精神保健V講

コラム「架橋」

 毎年秋に職場で行われる定期健康診断の結果に、一喜一憂している。体重、血圧、肝機能、血糖値、そして腹囲である。これとは別に2年に一度、公費で消化器内視鏡検査を受ける。「『異常なし』ではないんですよ。できれば1年に1回受けたほうがいいですね」。駅前クリニックの女性のワンマン院長が、釘をさす。法定健診の結果を基に「保健指導」まで入る。保健師と面接し「ダイエット目標設定」を強要されるのだ。
 これらカンパニア的システムに縛られず、私は休日の朝、ウオーキングを続けている。地元の街を1・5時間ほど歩く。

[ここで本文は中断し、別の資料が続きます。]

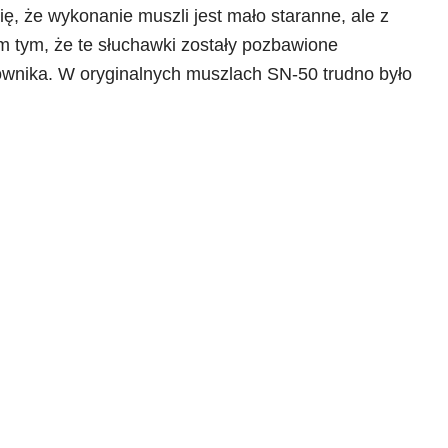
ię, że wykonanie muszli jest mało staranne, ale z
 tym, że te słuchawki zostały pozbawione
ownika. W oryginalnych muszlach SN-50 trudno było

 ある日の帰り道、シャッター商店街の小さな貼り紙に目が留まった。「ボランティア(V)募集」に伴う「精神保健福祉講座」の案内である。開催全3回。会場は本紙読者会で使う施設で、講師は精神保健福祉士や「自殺対策」団体の専門家が担う。
これまで何度となく私は「GK研修」を受けてきた。GKとは「ゲートキーパー」の略で、自殺願望、希死念慮のある人に寄り添い、最悪の事態を避けるための人物。話術などのノウハウを学ぶ。「わずか3回なら出られるか」と今度はV講座に応募してみた。
2回の講義・討論会の後、最終日は施設見学である。「精神障害者地域生活支援センター」を拠点に活動する民間のV団体が人材を送る、複数の「就労継続支援B型事業」所を回った。小ぎれいな作業場で若者から高齢の利用者が黙々と手を動かす。内職をイメージするとわかりやすい。ケーキやクッキーなどの菓子類は、シワひとつないOPP袋にリボンで留められ、店内の間接照明を受け輝いている。デパ地下商品と見紛うような高級感が伝わってくる。
 V講座に最期まで残ったのは、男女4人の面々だった。解散後の帰り際、団体代表が私に近寄ってきて声をかけた。「〇さんの自己紹介を聞いた時から、やってくれるのではないかと確信していたんです」。私は苦笑し、「先日話したように、私自身も今、いろいろ抱えてましてね。でも人材不足は深刻ですね」。
 駅前のチェーン店でラーメンをすすりながら、頼まれると断れない性格を恨んだ。餃子3個を、追加注文した。